Violation of Human Rights of the Migrant Workers:

In reference to a peculiar situation in India, where lakhs of migrant worker are stranded away from their origin state, slogging for their survival, Various Rights which have been conferred to migrant workers by convention, are in peril, which are stated below–

Article 8- Migrant workers and members of their families shall be free to leave any State, including their State of origin and members of their families shall have the right at any time to enter and remain in their State of origin.

Article 9- The right to life of migrant workers and members of their families shall be protected by law.

Article 10-No migrant worker or member of his or her family shall be subjected to torture or to cruel, inhuman or degrading treatment or punishment.

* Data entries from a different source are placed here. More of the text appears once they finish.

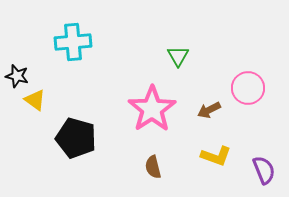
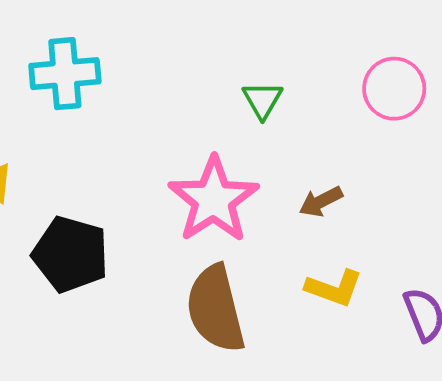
pink circle: (248, 88) -> (394, 89), moved
brown semicircle: (153, 167) -> (215, 309), size x2.0

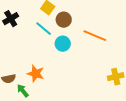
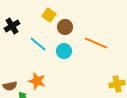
cyan line: (44, 29) -> (38, 44), moved

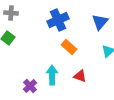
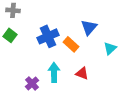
blue cross: (58, 20) -> (48, 36), moved
blue triangle: (100, 22) -> (89, 27), moved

Article 14-No migrant worker or member of his or her family shall be arbitrarily deprived of property.

Article 16-

o Migrant workers and members of their families shall have the right to liberty and security of person.

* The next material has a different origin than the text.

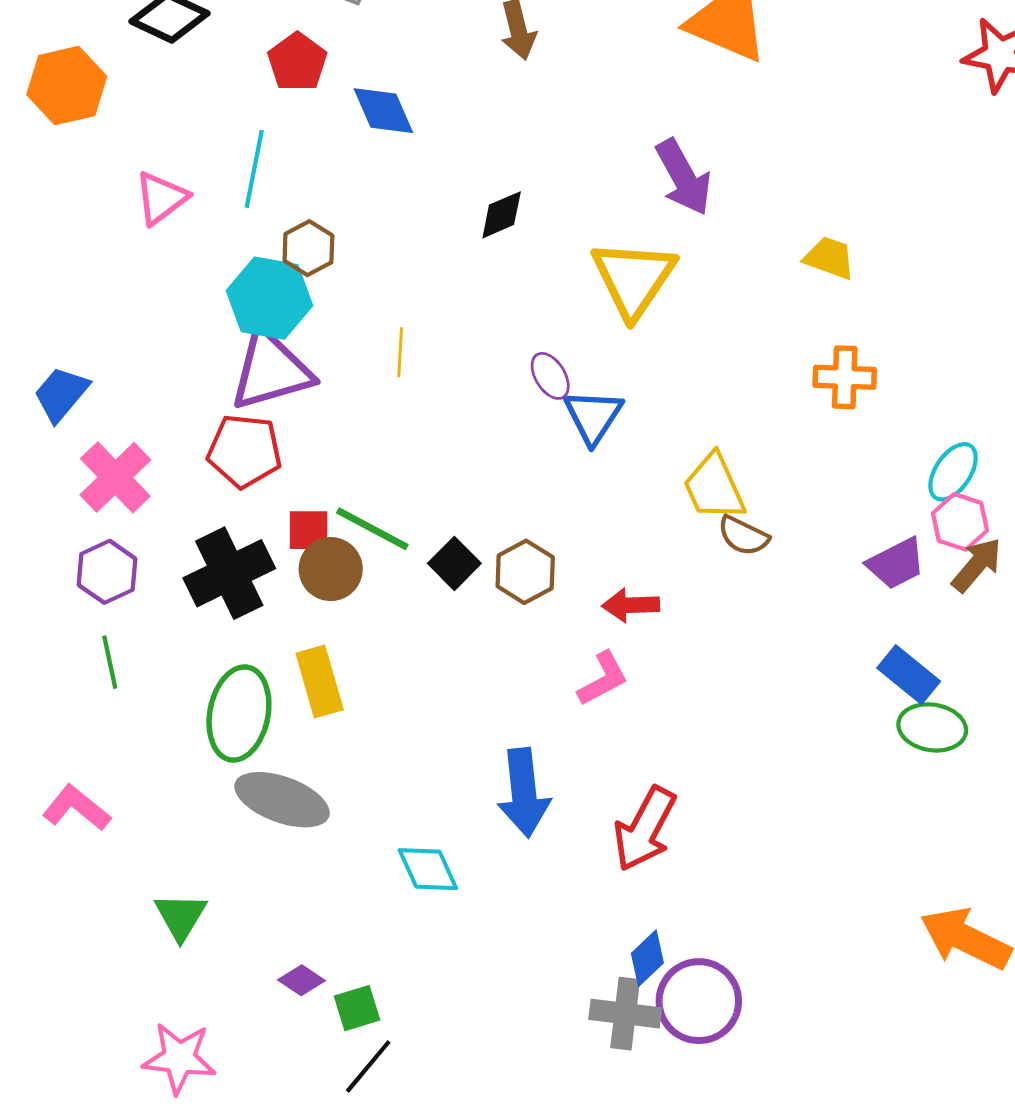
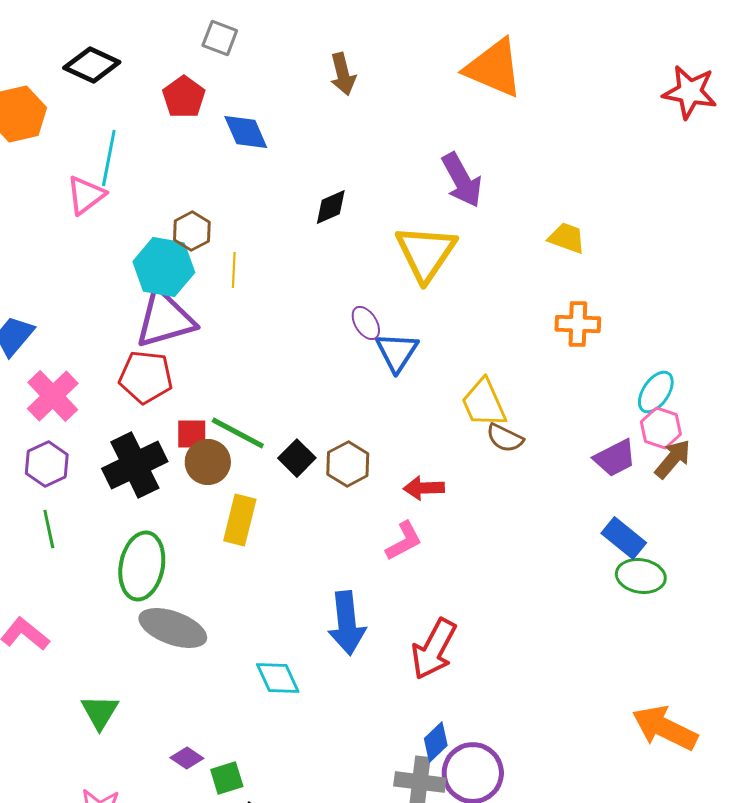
cyan line: (254, 169) -> (109, 158), moved
yellow line: (400, 352) -> (234, 270), moved
yellow rectangle: (320, 682) -> (240, 520), moved, turned 30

o Migrant workers and members of their families shall be entitled to effective protection by the State against violence, physical injury, threats and intimidation, whether by public officials or by private individuals, groups or institutions.

o Migrant workers and members of their families shall not be subjected individually or collectively to arbitrary arrest or detention.

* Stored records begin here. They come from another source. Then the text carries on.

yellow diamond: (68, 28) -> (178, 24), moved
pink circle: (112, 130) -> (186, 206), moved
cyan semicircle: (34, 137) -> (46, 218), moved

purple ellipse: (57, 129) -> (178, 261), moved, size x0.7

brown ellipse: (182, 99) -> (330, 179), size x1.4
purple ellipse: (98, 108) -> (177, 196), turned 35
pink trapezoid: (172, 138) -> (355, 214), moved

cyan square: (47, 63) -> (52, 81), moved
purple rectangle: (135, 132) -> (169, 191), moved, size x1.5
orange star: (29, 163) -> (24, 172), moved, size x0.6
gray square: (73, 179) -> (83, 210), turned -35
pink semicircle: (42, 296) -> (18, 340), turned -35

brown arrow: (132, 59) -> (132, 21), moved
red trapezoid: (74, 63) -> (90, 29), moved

Having no means to livelihood, often thrown out of their accommodation by landlords, Migrants are driven by desperation to walk home. Recent Maharashtra train accident is a testimony to the present situation in the country, where 90 percent of the workforce is struggling for their survival. It has been reported from few states that migrant workers are being charged exorbitant charges for their train ticket fairs, which has practical effect of impairing the human rights and dignity of the workers at present time, going against the mandate of Article 8 of the convention.

In addition to Article 9 of the Convention, under the constitution of India, Article 21 of the Constitution of India provides “No person shall be deprived of his life or personal liberty except according to a procedure established by law”. Deprive a person of his right to livelihood and you shall have deprived him of his life.[3] Article 21 clubs life with liberty, the dignity of the person with means of livelihood without which the glorious content of dignity of the person would be reduced to an animal existence.[4] It can be inferred from the above observations of the court that the right to life is of paramount importance without which the dignity of a person would be reduced to a mere animal existence. The present crises have reduced the dignity of the migrant workers and therefore grossly infringing right to life and Article 9 of the convention.

The above treatment of government with regard to the treatment of migrant workers falls nothing short of cruel, inhuman, or degrading treatment. Lack of aid from the government with regard to the migrant workers is demeaning to human existence and in violation of Article 10 of the convention. Further in spite of the directions given by the government not to evict tenants for non-payment of rent, many are acting in blatant disregard to the guidelines, therefore violating Article 14 of the convention. Further, all these collective actions and police atrocities that migrant workers are currently facing grossly infringe Article 16 of the convention and much cherished human and fundamental rights.




[1] Maurice Cranston quoted in L.J. Macfarlane, ‘The Theory and Practice of Human Rights (1985) P. 7. [2] ‘The New Universe of Human Rights’ P. 3. [3] Olga Tellis and Ors. Vs. Bombay Municipal Corporation and Ors. AIR 1985 SC 0039. [4] D.K. Yadav Vs. J.M.A Industries AIR 1993 SC 0529.